WORK TO COMPLETE:
From the line containing "Mask anything matching" to the end of the data, retype every line exactly and nothing else. Drop the pictures.

THE DATA:
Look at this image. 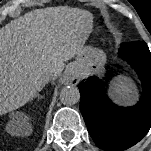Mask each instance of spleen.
<instances>
[{
	"label": "spleen",
	"mask_w": 151,
	"mask_h": 151,
	"mask_svg": "<svg viewBox=\"0 0 151 151\" xmlns=\"http://www.w3.org/2000/svg\"><path fill=\"white\" fill-rule=\"evenodd\" d=\"M134 93V85L126 77H117L110 85V94L118 103L127 104L131 102Z\"/></svg>",
	"instance_id": "spleen-1"
}]
</instances>
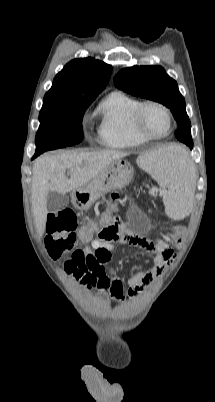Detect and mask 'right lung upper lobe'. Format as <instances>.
Here are the masks:
<instances>
[{"mask_svg": "<svg viewBox=\"0 0 215 402\" xmlns=\"http://www.w3.org/2000/svg\"><path fill=\"white\" fill-rule=\"evenodd\" d=\"M112 67L87 57L74 59L55 76L44 98H96L106 87Z\"/></svg>", "mask_w": 215, "mask_h": 402, "instance_id": "obj_1", "label": "right lung upper lobe"}]
</instances>
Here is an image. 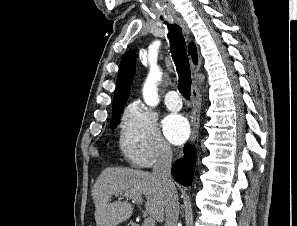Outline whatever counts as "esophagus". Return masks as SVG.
I'll return each instance as SVG.
<instances>
[{
  "label": "esophagus",
  "mask_w": 297,
  "mask_h": 226,
  "mask_svg": "<svg viewBox=\"0 0 297 226\" xmlns=\"http://www.w3.org/2000/svg\"><path fill=\"white\" fill-rule=\"evenodd\" d=\"M177 22L182 26L184 32L189 35V29L186 22L182 18H177ZM194 69V67H193ZM191 99L193 102V112H192V132L190 137V143H194L200 128V113H201V93L199 89V81L197 78L194 79L192 89H191Z\"/></svg>",
  "instance_id": "esophagus-1"
}]
</instances>
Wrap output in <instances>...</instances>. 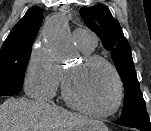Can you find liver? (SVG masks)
I'll list each match as a JSON object with an SVG mask.
<instances>
[{"instance_id": "1", "label": "liver", "mask_w": 151, "mask_h": 131, "mask_svg": "<svg viewBox=\"0 0 151 131\" xmlns=\"http://www.w3.org/2000/svg\"><path fill=\"white\" fill-rule=\"evenodd\" d=\"M89 120L46 102L9 98L0 105V131H73Z\"/></svg>"}]
</instances>
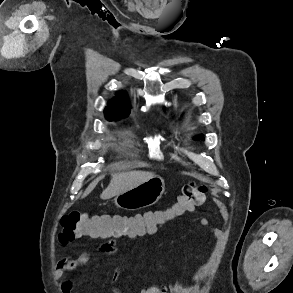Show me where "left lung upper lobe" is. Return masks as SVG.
Instances as JSON below:
<instances>
[{"label": "left lung upper lobe", "mask_w": 293, "mask_h": 293, "mask_svg": "<svg viewBox=\"0 0 293 293\" xmlns=\"http://www.w3.org/2000/svg\"><path fill=\"white\" fill-rule=\"evenodd\" d=\"M196 140L204 139L203 136L195 137Z\"/></svg>", "instance_id": "left-lung-upper-lobe-1"}]
</instances>
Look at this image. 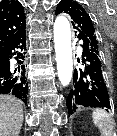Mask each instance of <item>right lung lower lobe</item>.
<instances>
[{
    "label": "right lung lower lobe",
    "instance_id": "obj_1",
    "mask_svg": "<svg viewBox=\"0 0 117 136\" xmlns=\"http://www.w3.org/2000/svg\"><path fill=\"white\" fill-rule=\"evenodd\" d=\"M26 24V21H25ZM25 24L0 48V94H11L27 102L28 82L25 76ZM16 59L17 63L10 61Z\"/></svg>",
    "mask_w": 117,
    "mask_h": 136
}]
</instances>
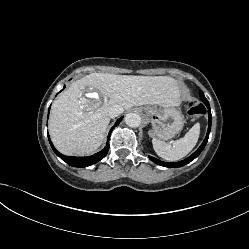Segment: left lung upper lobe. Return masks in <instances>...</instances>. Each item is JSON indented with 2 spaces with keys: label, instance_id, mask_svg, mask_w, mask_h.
Returning a JSON list of instances; mask_svg holds the SVG:
<instances>
[{
  "label": "left lung upper lobe",
  "instance_id": "left-lung-upper-lobe-1",
  "mask_svg": "<svg viewBox=\"0 0 249 249\" xmlns=\"http://www.w3.org/2000/svg\"><path fill=\"white\" fill-rule=\"evenodd\" d=\"M204 93L202 91H200V95H203Z\"/></svg>",
  "mask_w": 249,
  "mask_h": 249
}]
</instances>
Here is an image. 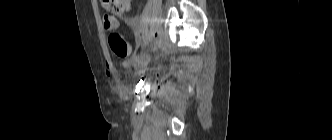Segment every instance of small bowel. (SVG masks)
Here are the masks:
<instances>
[{
  "mask_svg": "<svg viewBox=\"0 0 332 140\" xmlns=\"http://www.w3.org/2000/svg\"><path fill=\"white\" fill-rule=\"evenodd\" d=\"M130 60H125L124 62H123V66L125 67V68H128L129 66H130Z\"/></svg>",
  "mask_w": 332,
  "mask_h": 140,
  "instance_id": "1",
  "label": "small bowel"
}]
</instances>
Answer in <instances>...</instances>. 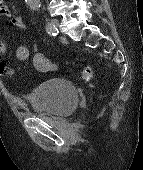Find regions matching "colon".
Returning <instances> with one entry per match:
<instances>
[{
  "mask_svg": "<svg viewBox=\"0 0 143 170\" xmlns=\"http://www.w3.org/2000/svg\"><path fill=\"white\" fill-rule=\"evenodd\" d=\"M81 78L89 81L92 78V69L90 67H84L81 71Z\"/></svg>",
  "mask_w": 143,
  "mask_h": 170,
  "instance_id": "5ec220e1",
  "label": "colon"
}]
</instances>
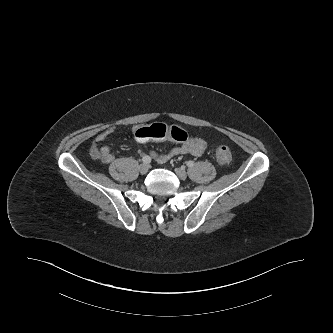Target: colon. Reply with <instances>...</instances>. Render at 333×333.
Instances as JSON below:
<instances>
[{"instance_id": "5ec220e1", "label": "colon", "mask_w": 333, "mask_h": 333, "mask_svg": "<svg viewBox=\"0 0 333 333\" xmlns=\"http://www.w3.org/2000/svg\"><path fill=\"white\" fill-rule=\"evenodd\" d=\"M135 138L138 141L171 139L183 142L187 139V133L178 126H167L162 123H154L136 130ZM216 159L221 164H227L232 160V152L227 146H219L216 150Z\"/></svg>"}]
</instances>
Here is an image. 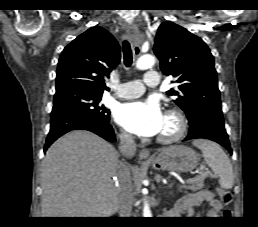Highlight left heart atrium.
<instances>
[{
  "label": "left heart atrium",
  "instance_id": "left-heart-atrium-1",
  "mask_svg": "<svg viewBox=\"0 0 258 227\" xmlns=\"http://www.w3.org/2000/svg\"><path fill=\"white\" fill-rule=\"evenodd\" d=\"M115 118L125 129L140 136L160 133L164 121L159 103L151 99L121 105Z\"/></svg>",
  "mask_w": 258,
  "mask_h": 227
}]
</instances>
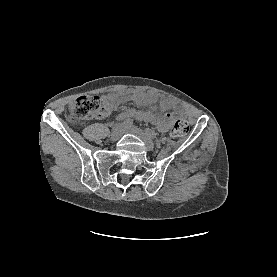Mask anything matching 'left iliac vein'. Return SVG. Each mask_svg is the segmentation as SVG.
<instances>
[{
  "mask_svg": "<svg viewBox=\"0 0 277 277\" xmlns=\"http://www.w3.org/2000/svg\"><path fill=\"white\" fill-rule=\"evenodd\" d=\"M123 132L133 134V135L139 137L144 142L147 151L154 150V148H155L154 142L143 130L132 125V126H125Z\"/></svg>",
  "mask_w": 277,
  "mask_h": 277,
  "instance_id": "1",
  "label": "left iliac vein"
}]
</instances>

OUTPUT BELOW:
Mask anything matching 'left iliac vein'. Return SVG. Each mask_svg is the segmentation as SVG.
<instances>
[{
  "mask_svg": "<svg viewBox=\"0 0 277 277\" xmlns=\"http://www.w3.org/2000/svg\"><path fill=\"white\" fill-rule=\"evenodd\" d=\"M123 132L133 134V135L139 137L144 142L147 151L154 150V148H155L154 142L143 130L132 125V126H125Z\"/></svg>",
  "mask_w": 277,
  "mask_h": 277,
  "instance_id": "1",
  "label": "left iliac vein"
}]
</instances>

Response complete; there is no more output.